The response must consist of all the records, retyped exactly.

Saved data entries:
────

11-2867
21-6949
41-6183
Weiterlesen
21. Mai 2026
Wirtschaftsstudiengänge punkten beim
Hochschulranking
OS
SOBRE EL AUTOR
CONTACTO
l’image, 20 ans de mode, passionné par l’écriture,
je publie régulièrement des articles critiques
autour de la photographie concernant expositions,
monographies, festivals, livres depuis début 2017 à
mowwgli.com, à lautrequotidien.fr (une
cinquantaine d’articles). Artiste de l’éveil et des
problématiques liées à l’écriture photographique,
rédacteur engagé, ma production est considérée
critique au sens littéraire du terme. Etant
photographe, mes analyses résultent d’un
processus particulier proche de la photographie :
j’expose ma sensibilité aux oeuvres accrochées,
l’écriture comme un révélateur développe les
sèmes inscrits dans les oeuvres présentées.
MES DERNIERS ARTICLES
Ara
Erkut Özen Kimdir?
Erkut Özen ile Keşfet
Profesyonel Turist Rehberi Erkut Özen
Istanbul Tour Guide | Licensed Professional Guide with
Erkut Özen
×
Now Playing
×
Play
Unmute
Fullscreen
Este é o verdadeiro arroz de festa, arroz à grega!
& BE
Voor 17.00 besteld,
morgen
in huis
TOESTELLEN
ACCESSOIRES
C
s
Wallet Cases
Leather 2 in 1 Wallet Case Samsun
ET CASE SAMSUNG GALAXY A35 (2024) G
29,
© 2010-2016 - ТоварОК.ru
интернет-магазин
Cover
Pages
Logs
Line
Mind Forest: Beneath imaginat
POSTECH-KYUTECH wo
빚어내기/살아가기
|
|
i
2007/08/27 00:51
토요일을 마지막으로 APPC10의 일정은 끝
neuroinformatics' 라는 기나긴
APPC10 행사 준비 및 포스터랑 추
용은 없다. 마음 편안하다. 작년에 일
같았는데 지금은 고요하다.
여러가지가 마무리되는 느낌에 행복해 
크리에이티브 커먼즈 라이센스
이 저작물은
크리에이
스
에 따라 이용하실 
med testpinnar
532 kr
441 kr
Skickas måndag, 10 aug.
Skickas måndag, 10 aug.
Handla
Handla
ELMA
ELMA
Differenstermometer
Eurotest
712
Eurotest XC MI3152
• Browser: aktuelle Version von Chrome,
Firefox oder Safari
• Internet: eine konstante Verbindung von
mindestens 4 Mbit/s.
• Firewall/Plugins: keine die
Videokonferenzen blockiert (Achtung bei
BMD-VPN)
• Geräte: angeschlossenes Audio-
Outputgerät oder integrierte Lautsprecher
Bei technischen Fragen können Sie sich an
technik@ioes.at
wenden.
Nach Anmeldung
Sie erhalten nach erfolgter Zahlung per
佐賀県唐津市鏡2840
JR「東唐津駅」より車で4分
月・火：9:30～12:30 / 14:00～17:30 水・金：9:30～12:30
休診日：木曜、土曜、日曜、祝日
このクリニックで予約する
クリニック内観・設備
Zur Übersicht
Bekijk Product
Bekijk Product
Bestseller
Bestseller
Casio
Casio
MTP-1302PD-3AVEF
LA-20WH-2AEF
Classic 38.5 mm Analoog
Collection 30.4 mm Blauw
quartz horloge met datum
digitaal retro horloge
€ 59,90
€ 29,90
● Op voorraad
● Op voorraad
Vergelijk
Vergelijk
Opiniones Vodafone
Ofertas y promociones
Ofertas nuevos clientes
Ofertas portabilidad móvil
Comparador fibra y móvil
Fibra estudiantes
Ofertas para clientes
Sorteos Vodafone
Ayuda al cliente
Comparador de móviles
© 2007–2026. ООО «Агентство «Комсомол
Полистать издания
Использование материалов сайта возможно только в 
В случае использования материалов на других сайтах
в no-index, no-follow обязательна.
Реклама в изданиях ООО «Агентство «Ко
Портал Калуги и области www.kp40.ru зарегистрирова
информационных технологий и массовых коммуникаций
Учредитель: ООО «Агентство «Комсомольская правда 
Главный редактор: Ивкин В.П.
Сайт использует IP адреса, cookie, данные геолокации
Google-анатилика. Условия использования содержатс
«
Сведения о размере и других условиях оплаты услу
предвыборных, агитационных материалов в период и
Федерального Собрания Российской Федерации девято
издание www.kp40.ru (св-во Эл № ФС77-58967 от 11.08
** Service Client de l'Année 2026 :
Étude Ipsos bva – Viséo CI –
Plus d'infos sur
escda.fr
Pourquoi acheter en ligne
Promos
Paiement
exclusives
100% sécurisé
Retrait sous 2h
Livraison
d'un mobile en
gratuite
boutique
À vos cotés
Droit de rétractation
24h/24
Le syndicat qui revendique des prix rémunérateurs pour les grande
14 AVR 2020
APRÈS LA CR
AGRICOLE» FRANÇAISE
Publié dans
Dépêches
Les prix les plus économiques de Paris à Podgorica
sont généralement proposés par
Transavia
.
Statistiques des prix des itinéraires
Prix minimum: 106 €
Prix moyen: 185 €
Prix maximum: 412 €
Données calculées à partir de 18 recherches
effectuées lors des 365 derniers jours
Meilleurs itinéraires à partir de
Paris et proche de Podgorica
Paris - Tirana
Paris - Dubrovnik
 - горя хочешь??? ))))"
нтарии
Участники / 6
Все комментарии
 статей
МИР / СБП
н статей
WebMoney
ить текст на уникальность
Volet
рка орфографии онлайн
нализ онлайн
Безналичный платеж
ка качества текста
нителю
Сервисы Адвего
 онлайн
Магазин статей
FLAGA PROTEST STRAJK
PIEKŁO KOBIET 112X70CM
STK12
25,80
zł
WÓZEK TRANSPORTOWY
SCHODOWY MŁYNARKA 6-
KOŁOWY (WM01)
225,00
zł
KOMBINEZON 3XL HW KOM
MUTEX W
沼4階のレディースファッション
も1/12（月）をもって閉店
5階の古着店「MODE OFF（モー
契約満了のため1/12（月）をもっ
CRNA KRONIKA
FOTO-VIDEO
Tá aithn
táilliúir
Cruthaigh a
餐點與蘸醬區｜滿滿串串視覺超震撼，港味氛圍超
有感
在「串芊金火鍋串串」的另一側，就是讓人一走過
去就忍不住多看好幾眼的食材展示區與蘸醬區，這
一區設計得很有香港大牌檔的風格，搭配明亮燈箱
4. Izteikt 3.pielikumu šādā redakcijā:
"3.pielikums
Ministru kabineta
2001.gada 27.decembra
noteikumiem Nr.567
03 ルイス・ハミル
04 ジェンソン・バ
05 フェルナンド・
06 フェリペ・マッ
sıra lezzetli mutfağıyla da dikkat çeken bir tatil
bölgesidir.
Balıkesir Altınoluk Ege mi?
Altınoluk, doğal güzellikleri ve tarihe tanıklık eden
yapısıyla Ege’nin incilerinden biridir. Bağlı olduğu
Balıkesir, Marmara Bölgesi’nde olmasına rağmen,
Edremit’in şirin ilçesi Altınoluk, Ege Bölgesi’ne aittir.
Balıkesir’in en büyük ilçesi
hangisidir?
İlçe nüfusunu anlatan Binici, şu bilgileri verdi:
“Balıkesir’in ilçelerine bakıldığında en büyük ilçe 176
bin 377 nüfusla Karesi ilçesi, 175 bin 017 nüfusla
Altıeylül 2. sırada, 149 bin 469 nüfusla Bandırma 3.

────

* Solution for this problem:
11-2867
21-6949
41-6183
Weiterlesen
21. Mai 2026
Wirtschaftsstudiengänge punkten beim
Hochschulranking
OS
SOBRE EL AUTOR
CONTACTO
l’image, 20 ans de mode, passionné par l’écriture,
je publie régulièrement des articles critiques
autour de la photographie concernant expositions,
monographies, festivals, livres depuis début 2017 à
mowwgli.com, à lautrequotidien.fr (une
cinquantaine d’articles). Artiste de l’éveil et des
problématiques liées à l’écriture photographique,
rédacteur engagé, ma production est considérée
critique au sens littéraire du terme. Etant
photographe, mes analyses résultent d’un
processus particulier proche de la photographie :
j’expose ma sensibilité aux oeuvres accrochées,
l’écriture comme un révélateur développe les
sèmes inscrits dans les oeuvres présentées.
MES DERNIERS ARTICLES
Ara
Erkut Özen Kimdir?
Erkut Özen ile Keşfet
Profesyonel Turist Rehberi Erkut Özen
Istanbul Tour Guide | Licensed Professional Guide with
Erkut Özen
×
Now Playing
×
Play
Unmute
Fullscreen
Este é o verdadeiro arroz de festa, arroz à grega!
& BE
Voor 17.00 besteld,
morgen
in huis
TOESTELLEN
ACCESSOIRES
C
s
Wallet Cases
Leather 2 in 1 Wallet Case Samsun
ET CASE SAMSUNG GALAXY A35 (2024) G
29,
© 2010-2016 - ТоварОК.ru
интернет-магазин
Cover
Pages
Logs
Line
Mind Forest: Beneath imaginat
POSTECH-KYUTECH wo
빚어내기/살아가기
|
|
i
2007/08/27 00:51
토요일을 마지막으로 APPC10의 일정은 끝
neuroinformatics' 라는 기나긴
APPC10 행사 준비 및 포스터랑 추
용은 없다. 마음 편안하다. 작년에 일
같았는데 지금은 고요하다.
여러가지가 마무리되는 느낌에 행복해 
크리에이티브 커먼즈 라이센스
이 저작물은
크리에이
스
에 따라 이용하실 
med testpinnar
532 kr
441 kr
Skickas måndag, 10 aug.
Skickas måndag, 10 aug.
Handla
Handla
ELMA
ELMA
Differenstermometer
Eurotest
712
Eurotest XC MI3152
• Browser: aktuelle Version von Chrome,
Firefox oder Safari
• Internet: eine konstante Verbindung von
mindestens 4 Mbit/s.
• Firewall/Plugins: keine die
Videokonferenzen blockiert (Achtung bei
BMD-VPN)
• Geräte: angeschlossenes Audio-
Outputgerät oder integrierte Lautsprecher
Bei technischen Fragen können Sie sich an
technik@ioes.at
wenden.
Nach Anmeldung
Sie erhalten nach erfolgter Zahlung per
佐賀県唐津市鏡2840
JR「東唐津駅」より車で4分
月・火：9:30～12:30 / 14:00～17:30 水・金：9:30～12:30
休診日：木曜、土曜、日曜、祝日
このクリニックで予約する
クリニック内観・設備
Zur Übersicht
Bekijk Product
Bekijk Product
Bestseller
Bestseller
Casio
Casio
MTP-1302PD-3AVEF
LA-20WH-2AEF
Classic 38.5 mm Analoog
Collection 30.4 mm Blauw
quartz horloge met datum
digitaal retro horloge
€ 59,90
€ 29,90
● Op voorraad
● Op voorraad
Vergelijk
Vergelijk
Opiniones Vodafone
Ofertas y promociones
Ofertas nuevos clientes
Ofertas portabilidad móvil
Comparador fibra y móvil
Fibra estudiantes
Ofertas para clientes
Sorteos Vodafone
Ayuda al cliente
Comparador de móviles
© 2007–2026. ООО «Агентство «Комсомол
Полистать издания
Использование материалов сайта возможно только в 
В случае использования материалов на других сайтах
в no-index, no-follow обязательна.
Реклама в изданиях ООО «Агентство «Ко
Портал Калуги и области www.kp40.ru зарегистрирова
информационных технологий и массовых коммуникаций
Учредитель: ООО «Агентство «Комсомольская правда 
Главный редактор: Ивкин В.П.
Сайт использует IP адреса, cookie, данные геолокации
Google-анатилика. Условия использования содержатс
«
Сведения о размере и других условиях оплаты услу
предвыборных, агитационных материалов в период и
Федерального Собрания Российской Федерации девято
издание www.kp40.ru (св-во Эл № ФС77-58967 от 11.08
** Service Client de l'Année 2026 :
Étude Ipsos bva – Viséo CI –
Plus d'infos sur
escda.fr
Pourquoi acheter en ligne
Promos
Paiement
exclusives
100% sécurisé
Retrait sous 2h
Livraison
d'un mobile en
gratuite
boutique
À vos cotés
Droit de rétractation
24h/24
Le syndicat qui revendique des prix rémunérateurs pour les grande
14 AVR 2020
APRÈS LA CR
AGRICOLE» FRANÇAISE
Publié dans
Dépêches
Les prix les plus économiques de Paris à Podgorica
sont généralement proposés par
Transavia
.
Statistiques des prix des itinéraires
Prix minimum: 106 €
Prix moyen: 185 €
Prix maximum: 412 €
Données calculées à partir de 18 recherches
effectuées lors des 365 derniers jours
Meilleurs itinéraires à partir de
Paris et proche de Podgorica
Paris - Tirana
Paris - Dubrovnik
 - горя хочешь??? ))))"
нтарии
Участники / 6
Все комментарии
 статей
МИР / СБП
н статей
WebMoney
ить текст на уникальность
Volet
рка орфографии онлайн
нализ онлайн
Безналичный платеж
ка качества текста
нителю
Сервисы Адвего
 онлайн
Магазин статей
FLAGA PROTEST STRAJK
PIEKŁO KOBIET 112X70CM
STK12
25,80
zł
WÓZEK TRANSPORTOWY
SCHODOWY MŁYNARKA 6-
KOŁOWY (WM01)
225,00
zł
KOMBINEZON 3XL HW KOM
MUTEX W
沼4階のレディースファッション
も1/12（月）をもって閉店
5階の古着店「MODE OFF（モー
契約満了のため1/12（月）をもっ
CRNA KRONIKA
FOTO-VIDEO
Tá aithn
táilliúir
Cruthaigh a
餐點與蘸醬區｜滿滿串串視覺超震撼，港味氛圍超
有感
在「串芊金火鍋串串」的另一側，就是讓人一走過
去就忍不住多看好幾眼的食材展示區與蘸醬區，這
一區設計得很有香港大牌檔的風格，搭配明亮燈箱
4. Izteikt 3.pielikumu šādā redakcijā:
"3.pielikums
Ministru kabineta
2001.gada 27.decembra
noteikumiem Nr.567
03 ルイス・ハミル
04 ジェンソン・バ
05 フェルナンド・
06 フェリペ・マッ
sıra lezzetli mutfağıyla da dikkat çeken bir tatil
bölgesidir.
Balıkesir Altınoluk Ege mi?
Altınoluk, doğal güzellikleri ve tarihe tanıklık eden
yapısıyla Ege’nin incilerinden biridir. Bağlı olduğu
Balıkesir, Marmara Bölgesi’nde olmasına rağmen,
Edremit’in şirin ilçesi Altınoluk, Ege Bölgesi’ne aittir.
Balıkesir’in en büyük ilçesi
hangisidir?
İlçe nüfusunu anlatan Binici, şu bilgileri verdi:
“Balıkesir’in ilçelerine bakıldığında en büyük ilçe 176
bin 377 nüfusla Karesi ilçesi, 175 bin 017 nüfusla
Altıeylül 2. sırada, 149 bin 469 nüfusla Bandırma 3.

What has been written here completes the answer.